> [WHAT IS NEEDED]
With the line containing "advanced artificial intelligence" as the final line, restate exactly every line of the data below from the first one onward, and copy no pictures.

> [DATA SHOWN]
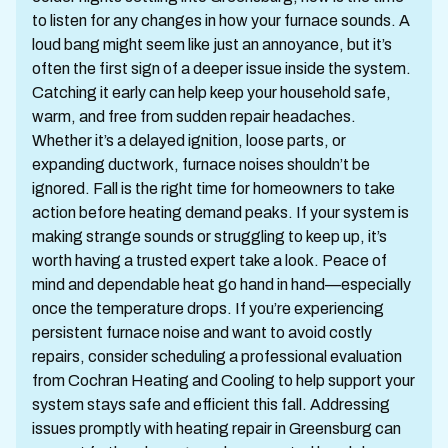
to listen for any changes in how your furnace sounds. A
loud bang might seem like just an annoyance, but it’s
often the first sign of a deeper issue inside the system.
Catching it early can help keep your household safe,
warm, and free from sudden repair headaches.
Whether it’s a delayed ignition, loose parts, or
expanding ductwork, furnace noises shouldn’t be
ignored. Fall is the right time for homeowners to take
action before heating demand peaks. If your system is
making strange sounds or struggling to keep up, it’s
worth having a trusted expert take a look. Peace of
mind and dependable heat go hand in hand—especially
once the temperature drops. If you’re experiencing
persistent furnace noise and want to avoid costly
repairs, consider scheduling a professional evaluation
from Cochran Heating and Cooling to help support your
system stays safe and efficient this fall. Addressing
issues promptly with heating repair in Greensburg can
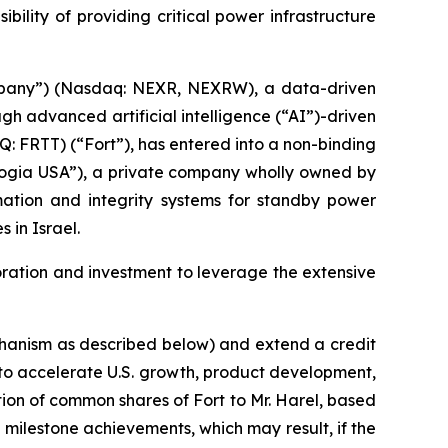
ility of providing critical power infrastructure
mpany”) (Nasdaq: NEXR, NEXRW), a data-driven
 advanced artificial intelligence (“AI”)-driven
: FRTT) (“Fort”), has entered into a non-binding
(“Logia USA”), a private company wholly owned by
omation and integrity systems for standby power
 in Israel.
boration and investment to leverage the extensive
chanism as described below) and extend a credit
t) to accelerate U.S. growth, product development,
on of common shares of Fort to Mr. Harel, based
milestone achievements, which may result, if the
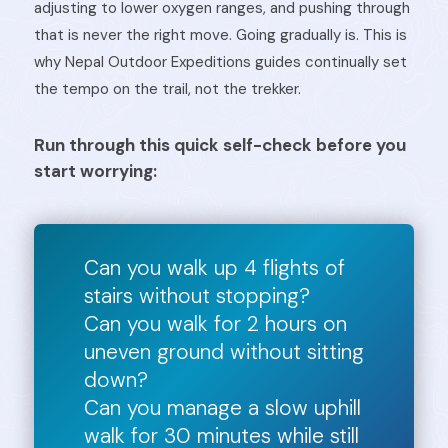
adjusting to lower oxygen ranges, and pushing through
that is never the right move. Going gradually is. This is
why Nepal Outdoor Expeditions guides continually set
the tempo on the trail, not the trekker.
Run through this quick self-check before you
start worrying:
Can you walk up 4 flights of
stairs without stopping?
Can you walk for 2 hours on
uneven ground without sitting
down?
Can you manage a slow uphill
walk for 30 minutes while still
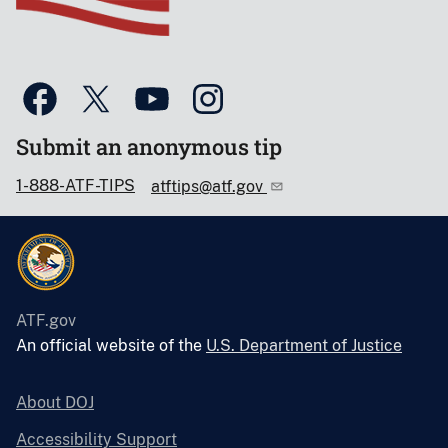
Submit an anonymous tip
1-888-ATF-TIPS
atftips@atf.gov
ATF.gov
An official website of the
U.S. Department of Justice
About DOJ
Accessibility Support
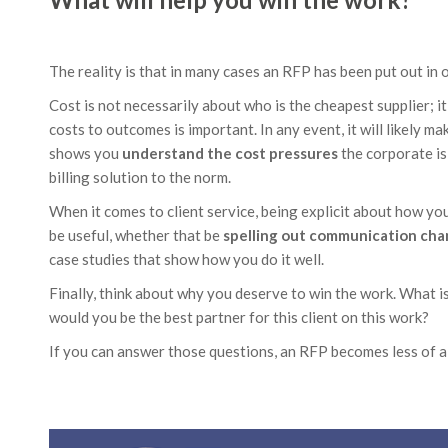
The reality is that in many cases an RFP has been put out in 
Cost is not necessarily about who is the cheapest supplier; it 
costs to outcomes is important. In any event, it will likely 
shows you
understand the cost pressures
the corporate is
billing solution to the norm.
When it comes to client service, being explicit about how you 
be useful, whether that be
spelling out communication cha
case studies that show how you do it well.
Finally, think about why you deserve to win the work. What i
would you be the best partner for this client on this work?
If you can answer those questions, an RFP becomes less of a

> [RESPONSE FOR THIS EXERCISE]
to listen for any changes in how your furnace sounds. A
loud bang might seem like just an annoyance, but it’s
often the first sign of a deeper issue inside the system.
Catching it early can help keep your household safe,
warm, and free from sudden repair headaches.
Whether it’s a delayed ignition, loose parts, or
expanding ductwork, furnace noises shouldn’t be
ignored. Fall is the right time for homeowners to take
action before heating demand peaks. If your system is
making strange sounds or struggling to keep up, it’s
worth having a trusted expert take a look. Peace of
mind and dependable heat go hand in hand—especially
once the temperature drops. If you’re experiencing
persistent furnace noise and want to avoid costly
repairs, consider scheduling a professional evaluation
from Cochran Heating and Cooling to help support your
system stays safe and efficient this fall. Addressing
issues promptly with heating repair in Greensburg can
ility of providing critical power infrastructure
mpany”) (Nasdaq: NEXR, NEXRW), a data-driven
 advanced artificial intelligence (“AI”)-driven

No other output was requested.